I am currently a junior at the University of Central Florida pursuing a BA in History with an Education minor. I am currently in ROTC and after I serve my contract, I plan to get my Masters and possibly my Ph.D. My dream goal in life is to become a teacher in secondary or college education. My research interests include Dutch economics and colonialism, naval shipbuilding, the Rashidun caliphate, the Islamic Golden Age, and Peter the Great and the Swedish Empire. I am especially fascinated by the development of the Dreadnought class battleship and how it wrought such great change in naval combat in the early twentieth century. What I hope to gain from this internship are better research skills, a greater appreciation of public history and its sources, and finally, I hope to improve my teaching skills for the future. History is an incredibly dense and complex field and I believe this internship will help me better understand how to present research for use by the general public.

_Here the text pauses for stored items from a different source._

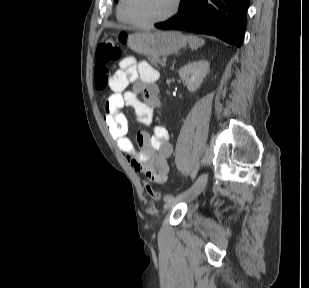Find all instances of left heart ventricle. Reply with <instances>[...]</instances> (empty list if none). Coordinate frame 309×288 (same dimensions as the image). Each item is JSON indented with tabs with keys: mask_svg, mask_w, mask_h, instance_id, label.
Listing matches in <instances>:
<instances>
[{
	"mask_svg": "<svg viewBox=\"0 0 309 288\" xmlns=\"http://www.w3.org/2000/svg\"><path fill=\"white\" fill-rule=\"evenodd\" d=\"M173 0H128L129 15L137 21H150L168 13Z\"/></svg>",
	"mask_w": 309,
	"mask_h": 288,
	"instance_id": "1",
	"label": "left heart ventricle"
}]
</instances>
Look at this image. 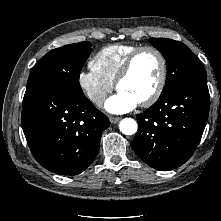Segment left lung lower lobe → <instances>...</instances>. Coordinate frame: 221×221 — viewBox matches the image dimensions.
Here are the masks:
<instances>
[{
    "label": "left lung lower lobe",
    "instance_id": "0a47b994",
    "mask_svg": "<svg viewBox=\"0 0 221 221\" xmlns=\"http://www.w3.org/2000/svg\"><path fill=\"white\" fill-rule=\"evenodd\" d=\"M208 114L207 79L188 80L162 94L156 103L137 116L138 131L131 147L152 168L175 169L195 151Z\"/></svg>",
    "mask_w": 221,
    "mask_h": 221
}]
</instances>
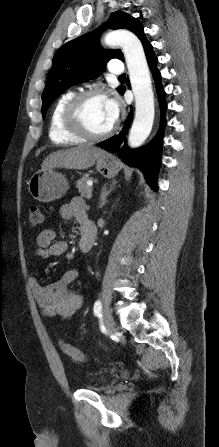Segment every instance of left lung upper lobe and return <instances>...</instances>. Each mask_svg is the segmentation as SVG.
I'll use <instances>...</instances> for the list:
<instances>
[{
    "instance_id": "obj_1",
    "label": "left lung upper lobe",
    "mask_w": 219,
    "mask_h": 447,
    "mask_svg": "<svg viewBox=\"0 0 219 447\" xmlns=\"http://www.w3.org/2000/svg\"><path fill=\"white\" fill-rule=\"evenodd\" d=\"M108 25L114 29H128L140 40L145 37L142 24L122 11L114 12ZM101 31L102 29H98L71 40L56 52L42 93L43 117L51 103L69 87L96 78L110 59L117 58L124 61L120 50L105 51L99 48L98 37ZM117 89L121 93L124 88L120 86Z\"/></svg>"
}]
</instances>
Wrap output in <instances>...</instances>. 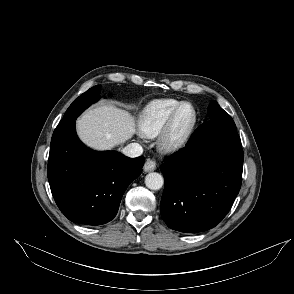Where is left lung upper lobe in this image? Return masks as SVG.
I'll return each mask as SVG.
<instances>
[{"instance_id": "5c2ea615", "label": "left lung upper lobe", "mask_w": 294, "mask_h": 294, "mask_svg": "<svg viewBox=\"0 0 294 294\" xmlns=\"http://www.w3.org/2000/svg\"><path fill=\"white\" fill-rule=\"evenodd\" d=\"M208 116L210 120H232L216 101H212L208 107Z\"/></svg>"}]
</instances>
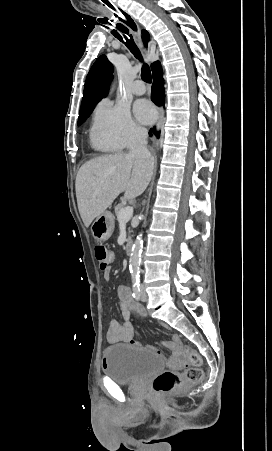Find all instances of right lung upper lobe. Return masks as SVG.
Returning a JSON list of instances; mask_svg holds the SVG:
<instances>
[{"label":"right lung upper lobe","mask_w":272,"mask_h":451,"mask_svg":"<svg viewBox=\"0 0 272 451\" xmlns=\"http://www.w3.org/2000/svg\"><path fill=\"white\" fill-rule=\"evenodd\" d=\"M146 44L149 40L147 31H142ZM158 63L151 64V69ZM113 66L105 55H101L91 67L85 82L83 99L80 109L94 108V106L108 94V82L112 78Z\"/></svg>","instance_id":"cb5924a9"}]
</instances>
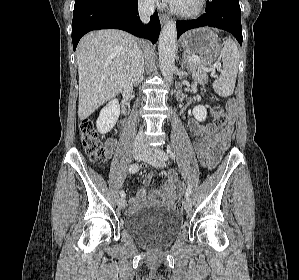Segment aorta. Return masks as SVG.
Masks as SVG:
<instances>
[{
	"label": "aorta",
	"instance_id": "762f6f07",
	"mask_svg": "<svg viewBox=\"0 0 299 280\" xmlns=\"http://www.w3.org/2000/svg\"><path fill=\"white\" fill-rule=\"evenodd\" d=\"M177 29L174 21H168L161 30L159 37V64L163 77L172 82L175 67Z\"/></svg>",
	"mask_w": 299,
	"mask_h": 280
}]
</instances>
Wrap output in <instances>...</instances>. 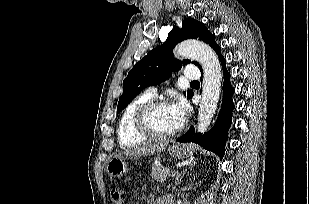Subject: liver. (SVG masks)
Wrapping results in <instances>:
<instances>
[{"instance_id":"obj_1","label":"liver","mask_w":309,"mask_h":204,"mask_svg":"<svg viewBox=\"0 0 309 204\" xmlns=\"http://www.w3.org/2000/svg\"><path fill=\"white\" fill-rule=\"evenodd\" d=\"M167 145H168V142L164 141V142L150 144V145L143 146V147L129 149V150H126L123 154L132 155V156L152 155L154 153L161 152L167 147Z\"/></svg>"}]
</instances>
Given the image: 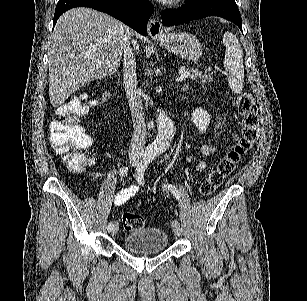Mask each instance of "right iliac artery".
I'll list each match as a JSON object with an SVG mask.
<instances>
[{"label":"right iliac artery","mask_w":307,"mask_h":301,"mask_svg":"<svg viewBox=\"0 0 307 301\" xmlns=\"http://www.w3.org/2000/svg\"><path fill=\"white\" fill-rule=\"evenodd\" d=\"M143 160H144V159H143ZM127 174H128V167H126V166L121 167V168H120V175H121V176H127ZM112 229H113V223L110 222V223L108 224L107 230L110 232Z\"/></svg>","instance_id":"1"}]
</instances>
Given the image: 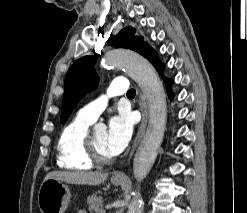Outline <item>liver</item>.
I'll list each match as a JSON object with an SVG mask.
<instances>
[{
    "instance_id": "6515ba94",
    "label": "liver",
    "mask_w": 247,
    "mask_h": 213,
    "mask_svg": "<svg viewBox=\"0 0 247 213\" xmlns=\"http://www.w3.org/2000/svg\"><path fill=\"white\" fill-rule=\"evenodd\" d=\"M108 175L106 172L53 171L48 173L44 180L54 179L69 184L96 186L104 182L108 178Z\"/></svg>"
}]
</instances>
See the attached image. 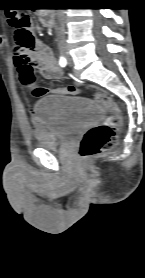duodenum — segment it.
I'll list each match as a JSON object with an SVG mask.
<instances>
[{"instance_id":"410a0bca","label":"duodenum","mask_w":145,"mask_h":278,"mask_svg":"<svg viewBox=\"0 0 145 278\" xmlns=\"http://www.w3.org/2000/svg\"><path fill=\"white\" fill-rule=\"evenodd\" d=\"M41 22L46 26H52V21L49 13H45L41 16Z\"/></svg>"}]
</instances>
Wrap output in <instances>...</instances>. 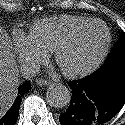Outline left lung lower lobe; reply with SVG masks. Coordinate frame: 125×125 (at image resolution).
<instances>
[{
    "mask_svg": "<svg viewBox=\"0 0 125 125\" xmlns=\"http://www.w3.org/2000/svg\"><path fill=\"white\" fill-rule=\"evenodd\" d=\"M69 87L71 101L59 116L61 125H104L125 104V62L104 64Z\"/></svg>",
    "mask_w": 125,
    "mask_h": 125,
    "instance_id": "left-lung-lower-lobe-1",
    "label": "left lung lower lobe"
}]
</instances>
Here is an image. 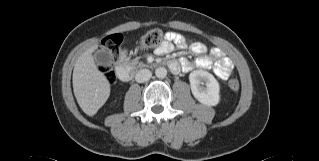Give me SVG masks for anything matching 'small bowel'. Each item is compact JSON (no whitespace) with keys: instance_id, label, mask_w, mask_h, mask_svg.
Instances as JSON below:
<instances>
[{"instance_id":"1","label":"small bowel","mask_w":319,"mask_h":161,"mask_svg":"<svg viewBox=\"0 0 319 161\" xmlns=\"http://www.w3.org/2000/svg\"><path fill=\"white\" fill-rule=\"evenodd\" d=\"M172 42L182 48L189 45L187 39L181 34L169 32L165 35L164 41L156 48V53L158 55L168 54L173 48ZM189 49L197 58L194 61L182 58L180 68L183 71L188 72L194 68L212 69L221 80H227L234 74L233 62L219 48H212L209 54L205 55L207 52L206 45L201 42H193L189 45Z\"/></svg>"}]
</instances>
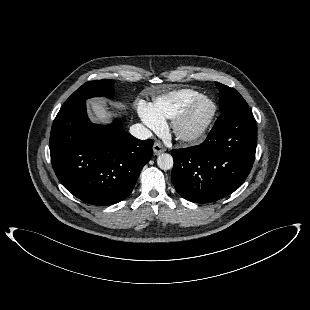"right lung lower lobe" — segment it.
Instances as JSON below:
<instances>
[{"mask_svg": "<svg viewBox=\"0 0 310 310\" xmlns=\"http://www.w3.org/2000/svg\"><path fill=\"white\" fill-rule=\"evenodd\" d=\"M152 140L125 132L121 121L93 124L86 102L64 106L51 129L50 155L59 181L74 196L93 205H112L133 190L152 156Z\"/></svg>", "mask_w": 310, "mask_h": 310, "instance_id": "obj_1", "label": "right lung lower lobe"}]
</instances>
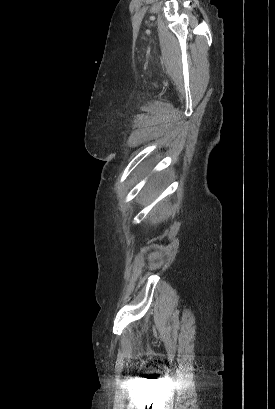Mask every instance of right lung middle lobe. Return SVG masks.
Segmentation results:
<instances>
[{
  "label": "right lung middle lobe",
  "instance_id": "right-lung-middle-lobe-1",
  "mask_svg": "<svg viewBox=\"0 0 275 409\" xmlns=\"http://www.w3.org/2000/svg\"><path fill=\"white\" fill-rule=\"evenodd\" d=\"M147 172L145 173V176L147 178H159V177H167L169 174L167 172H159V171H151L153 168L151 166H146L144 168ZM164 171H168L170 168L168 166H164L162 168Z\"/></svg>",
  "mask_w": 275,
  "mask_h": 409
}]
</instances>
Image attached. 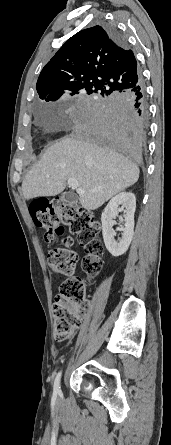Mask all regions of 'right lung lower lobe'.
I'll list each match as a JSON object with an SVG mask.
<instances>
[{
	"label": "right lung lower lobe",
	"mask_w": 171,
	"mask_h": 445,
	"mask_svg": "<svg viewBox=\"0 0 171 445\" xmlns=\"http://www.w3.org/2000/svg\"><path fill=\"white\" fill-rule=\"evenodd\" d=\"M106 28L119 44L126 43L116 27ZM86 115L91 138L131 160H141L148 118L142 82L125 94H107L92 101Z\"/></svg>",
	"instance_id": "98d812e1"
}]
</instances>
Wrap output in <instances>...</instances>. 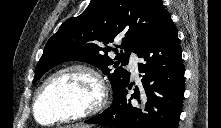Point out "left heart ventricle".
Returning <instances> with one entry per match:
<instances>
[{
  "instance_id": "1",
  "label": "left heart ventricle",
  "mask_w": 221,
  "mask_h": 128,
  "mask_svg": "<svg viewBox=\"0 0 221 128\" xmlns=\"http://www.w3.org/2000/svg\"><path fill=\"white\" fill-rule=\"evenodd\" d=\"M93 81L79 72H67L53 79L37 105V118L48 123L68 113L81 111L92 100Z\"/></svg>"
}]
</instances>
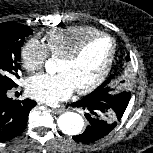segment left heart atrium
I'll return each instance as SVG.
<instances>
[{
  "label": "left heart atrium",
  "mask_w": 153,
  "mask_h": 153,
  "mask_svg": "<svg viewBox=\"0 0 153 153\" xmlns=\"http://www.w3.org/2000/svg\"><path fill=\"white\" fill-rule=\"evenodd\" d=\"M74 87L68 76L64 73L39 74L29 79L27 83L28 94L43 103L55 105L70 97Z\"/></svg>",
  "instance_id": "left-heart-atrium-1"
}]
</instances>
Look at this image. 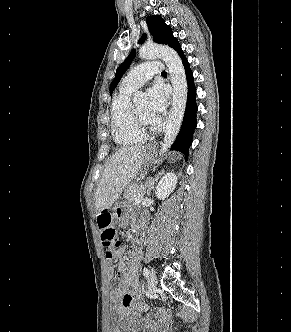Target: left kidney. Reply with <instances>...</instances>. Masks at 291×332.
Instances as JSON below:
<instances>
[{"label": "left kidney", "mask_w": 291, "mask_h": 332, "mask_svg": "<svg viewBox=\"0 0 291 332\" xmlns=\"http://www.w3.org/2000/svg\"><path fill=\"white\" fill-rule=\"evenodd\" d=\"M177 176L173 172L166 173L156 186L155 194L158 199L164 200L175 189Z\"/></svg>", "instance_id": "5707ae66"}]
</instances>
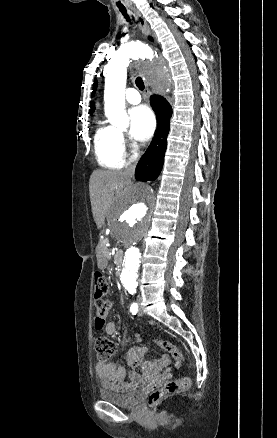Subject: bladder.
I'll return each mask as SVG.
<instances>
[{"label": "bladder", "mask_w": 277, "mask_h": 438, "mask_svg": "<svg viewBox=\"0 0 277 438\" xmlns=\"http://www.w3.org/2000/svg\"><path fill=\"white\" fill-rule=\"evenodd\" d=\"M141 390H131L127 393H119L108 388L99 389L98 396L103 402H109L120 408L132 409L135 408L141 398Z\"/></svg>", "instance_id": "bladder-1"}]
</instances>
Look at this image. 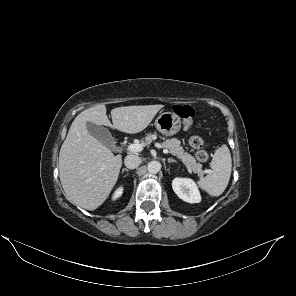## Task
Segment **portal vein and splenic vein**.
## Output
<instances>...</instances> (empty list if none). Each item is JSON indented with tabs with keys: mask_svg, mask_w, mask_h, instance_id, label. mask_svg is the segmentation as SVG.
<instances>
[{
	"mask_svg": "<svg viewBox=\"0 0 296 296\" xmlns=\"http://www.w3.org/2000/svg\"><path fill=\"white\" fill-rule=\"evenodd\" d=\"M143 144H130L128 147H127V150L130 151V152H133V153H137V152H140L143 150ZM163 152L165 154L169 153V151L167 149H164ZM206 172H209V171H206Z\"/></svg>",
	"mask_w": 296,
	"mask_h": 296,
	"instance_id": "portal-vein-and-splenic-vein-1",
	"label": "portal vein and splenic vein"
}]
</instances>
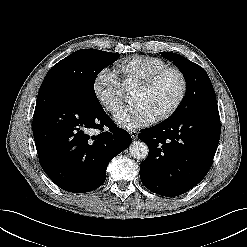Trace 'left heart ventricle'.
Instances as JSON below:
<instances>
[{
  "label": "left heart ventricle",
  "mask_w": 247,
  "mask_h": 247,
  "mask_svg": "<svg viewBox=\"0 0 247 247\" xmlns=\"http://www.w3.org/2000/svg\"><path fill=\"white\" fill-rule=\"evenodd\" d=\"M181 90V80L177 73L169 71L160 76L149 88L136 87L133 102L145 103L156 116L170 108Z\"/></svg>",
  "instance_id": "b2bd125f"
}]
</instances>
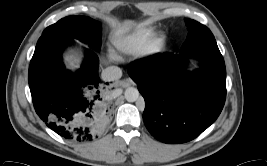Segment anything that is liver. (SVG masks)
I'll list each match as a JSON object with an SVG mask.
<instances>
[{
    "mask_svg": "<svg viewBox=\"0 0 267 166\" xmlns=\"http://www.w3.org/2000/svg\"><path fill=\"white\" fill-rule=\"evenodd\" d=\"M133 25V21H125L121 29L119 30L120 34L125 33Z\"/></svg>",
    "mask_w": 267,
    "mask_h": 166,
    "instance_id": "1",
    "label": "liver"
}]
</instances>
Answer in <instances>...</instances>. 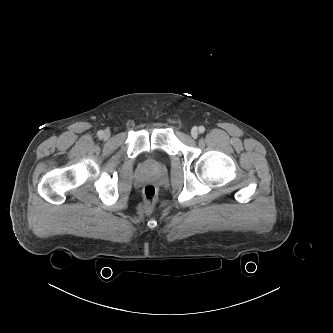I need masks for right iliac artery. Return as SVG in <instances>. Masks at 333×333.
Returning a JSON list of instances; mask_svg holds the SVG:
<instances>
[{"mask_svg":"<svg viewBox=\"0 0 333 333\" xmlns=\"http://www.w3.org/2000/svg\"><path fill=\"white\" fill-rule=\"evenodd\" d=\"M97 134H98V136H99V137H102V136H103V134H104V132H103L102 130H100V131H98V133H97Z\"/></svg>","mask_w":333,"mask_h":333,"instance_id":"obj_1","label":"right iliac artery"}]
</instances>
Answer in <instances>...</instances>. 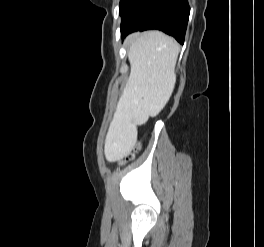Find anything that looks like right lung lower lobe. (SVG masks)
Here are the masks:
<instances>
[{"instance_id": "1", "label": "right lung lower lobe", "mask_w": 264, "mask_h": 247, "mask_svg": "<svg viewBox=\"0 0 264 247\" xmlns=\"http://www.w3.org/2000/svg\"><path fill=\"white\" fill-rule=\"evenodd\" d=\"M189 14L188 0H130L121 15V36L158 29L183 44Z\"/></svg>"}]
</instances>
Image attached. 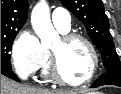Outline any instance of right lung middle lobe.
<instances>
[{
  "mask_svg": "<svg viewBox=\"0 0 121 94\" xmlns=\"http://www.w3.org/2000/svg\"><path fill=\"white\" fill-rule=\"evenodd\" d=\"M17 33L18 31H13L1 34V69L12 70L9 52Z\"/></svg>",
  "mask_w": 121,
  "mask_h": 94,
  "instance_id": "right-lung-middle-lobe-1",
  "label": "right lung middle lobe"
}]
</instances>
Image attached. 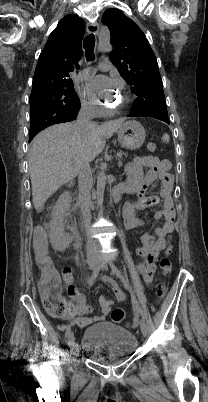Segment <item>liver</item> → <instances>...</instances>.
I'll return each instance as SVG.
<instances>
[{
	"label": "liver",
	"instance_id": "obj_1",
	"mask_svg": "<svg viewBox=\"0 0 208 402\" xmlns=\"http://www.w3.org/2000/svg\"><path fill=\"white\" fill-rule=\"evenodd\" d=\"M123 122L111 120L83 130L76 124H56L34 138L28 164L32 202L37 212H42L46 200L60 186L76 178L78 156L84 154L92 162L104 150L106 138H111Z\"/></svg>",
	"mask_w": 208,
	"mask_h": 402
}]
</instances>
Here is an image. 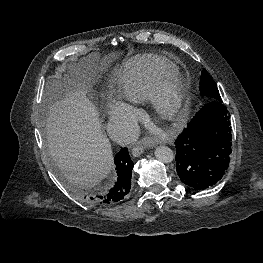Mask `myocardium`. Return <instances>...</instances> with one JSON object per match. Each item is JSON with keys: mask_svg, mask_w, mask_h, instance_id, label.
Listing matches in <instances>:
<instances>
[{"mask_svg": "<svg viewBox=\"0 0 263 263\" xmlns=\"http://www.w3.org/2000/svg\"><path fill=\"white\" fill-rule=\"evenodd\" d=\"M188 90L175 73L159 78L148 98L154 115L168 124L180 121L186 112Z\"/></svg>", "mask_w": 263, "mask_h": 263, "instance_id": "myocardium-1", "label": "myocardium"}]
</instances>
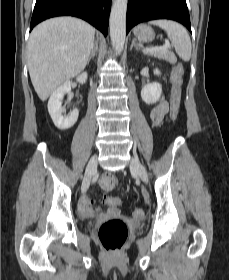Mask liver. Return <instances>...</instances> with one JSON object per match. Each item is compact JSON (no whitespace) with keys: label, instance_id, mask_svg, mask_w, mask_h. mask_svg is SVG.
<instances>
[{"label":"liver","instance_id":"6515ba94","mask_svg":"<svg viewBox=\"0 0 229 280\" xmlns=\"http://www.w3.org/2000/svg\"><path fill=\"white\" fill-rule=\"evenodd\" d=\"M94 35L90 24L73 17L52 18L33 29L28 41V70L42 101L84 70Z\"/></svg>","mask_w":229,"mask_h":280}]
</instances>
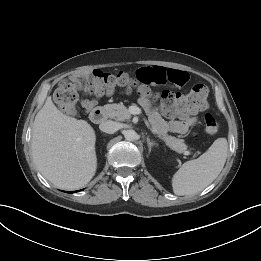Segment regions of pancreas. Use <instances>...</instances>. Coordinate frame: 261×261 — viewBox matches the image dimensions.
I'll list each match as a JSON object with an SVG mask.
<instances>
[{"instance_id": "cf45deb5", "label": "pancreas", "mask_w": 261, "mask_h": 261, "mask_svg": "<svg viewBox=\"0 0 261 261\" xmlns=\"http://www.w3.org/2000/svg\"><path fill=\"white\" fill-rule=\"evenodd\" d=\"M108 117L117 121H125L131 118V114L123 103L107 104L104 106ZM152 127L156 130L158 136L166 143L168 147L178 153L187 152L188 146L184 143L183 139H178L167 134L166 130L159 127V125L152 120Z\"/></svg>"}]
</instances>
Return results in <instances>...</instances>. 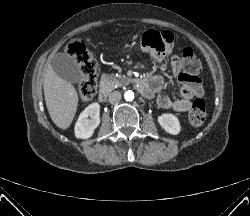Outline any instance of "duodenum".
Wrapping results in <instances>:
<instances>
[{
    "label": "duodenum",
    "instance_id": "obj_1",
    "mask_svg": "<svg viewBox=\"0 0 250 216\" xmlns=\"http://www.w3.org/2000/svg\"><path fill=\"white\" fill-rule=\"evenodd\" d=\"M136 86L139 90V92L145 96V97H150L151 96V89L147 82L144 81H138L136 82ZM110 94V88L106 84H102L99 90V100L101 102H104L107 100L108 96Z\"/></svg>",
    "mask_w": 250,
    "mask_h": 216
}]
</instances>
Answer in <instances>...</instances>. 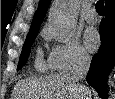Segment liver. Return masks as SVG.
<instances>
[{"label":"liver","mask_w":115,"mask_h":99,"mask_svg":"<svg viewBox=\"0 0 115 99\" xmlns=\"http://www.w3.org/2000/svg\"><path fill=\"white\" fill-rule=\"evenodd\" d=\"M88 89V88H87ZM70 74L32 77L16 83L12 99H90Z\"/></svg>","instance_id":"obj_1"}]
</instances>
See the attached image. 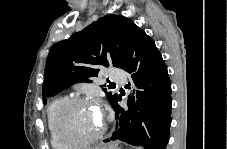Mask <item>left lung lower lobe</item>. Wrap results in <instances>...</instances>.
<instances>
[{"label": "left lung lower lobe", "mask_w": 227, "mask_h": 149, "mask_svg": "<svg viewBox=\"0 0 227 149\" xmlns=\"http://www.w3.org/2000/svg\"><path fill=\"white\" fill-rule=\"evenodd\" d=\"M122 69L130 73L144 91H137V100L135 93L129 95L126 109L119 105L121 95L111 104L118 121L110 140H121L145 149H165L172 120L171 82L161 53L139 27L131 37Z\"/></svg>", "instance_id": "0a47b994"}]
</instances>
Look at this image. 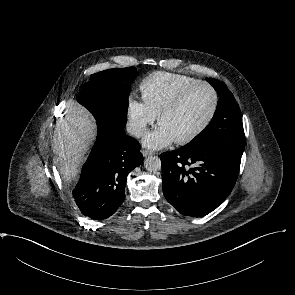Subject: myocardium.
Masks as SVG:
<instances>
[{
	"label": "myocardium",
	"instance_id": "f54148a6",
	"mask_svg": "<svg viewBox=\"0 0 295 295\" xmlns=\"http://www.w3.org/2000/svg\"><path fill=\"white\" fill-rule=\"evenodd\" d=\"M199 86H204V87L208 88L210 90V92L212 93V95H213L212 111H211L209 117L207 118V120L195 132H193L192 134H190L187 137L176 140V142L180 145L189 144V143L195 141L196 139H198L201 135H203L208 130V128L214 122V120L217 116L218 110H219V106H220V96H219L217 89L210 82L198 80V81L190 84L189 86L185 87L182 91H180L176 95V97L170 103H168L158 115V122L161 124L162 119L165 116L178 110L180 108V106L183 104V102L185 101V99L188 97V95L195 88H197Z\"/></svg>",
	"mask_w": 295,
	"mask_h": 295
}]
</instances>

Earlier today I met with Mrs. Sarah Boye, who has completed hours upon hours of research about Greenwood Cemetery and the City of Orlando. We laid out the plan for the semester; six essays with each being roughly five hundred to six hundred words, including an overview at the beginning. The six subjects I will be writing about are Charles Lord and the Lake Eola Swans, Francis Eppes, Gertrude Sweet, the Ocoee Massacre, Sam Salisbury, and William Reynolds. From the brief look at these subjects I have done, I see that the history of Orlando and Greenwood Cemetery is much more tumultuous and scarred with controversy than I previously thought. It appears that white supremacy and the KKK held great power in some places across Orange County. The Ocoee Massacre and what befell July Perry for practicing his right to vote is atrocious and the attempts in the past to hide the massacre are a disgusting reminder of crimes and atrocities committed against African-Americans. Whilst the United States has come far from its slavery beginnings, stories such as July Perry's serve as reminders of the irrational hate for those who are different that perseveres to this day.
I cannot wait to begin writing about such interesting local history, and I hope I can give it the reverence it deserves.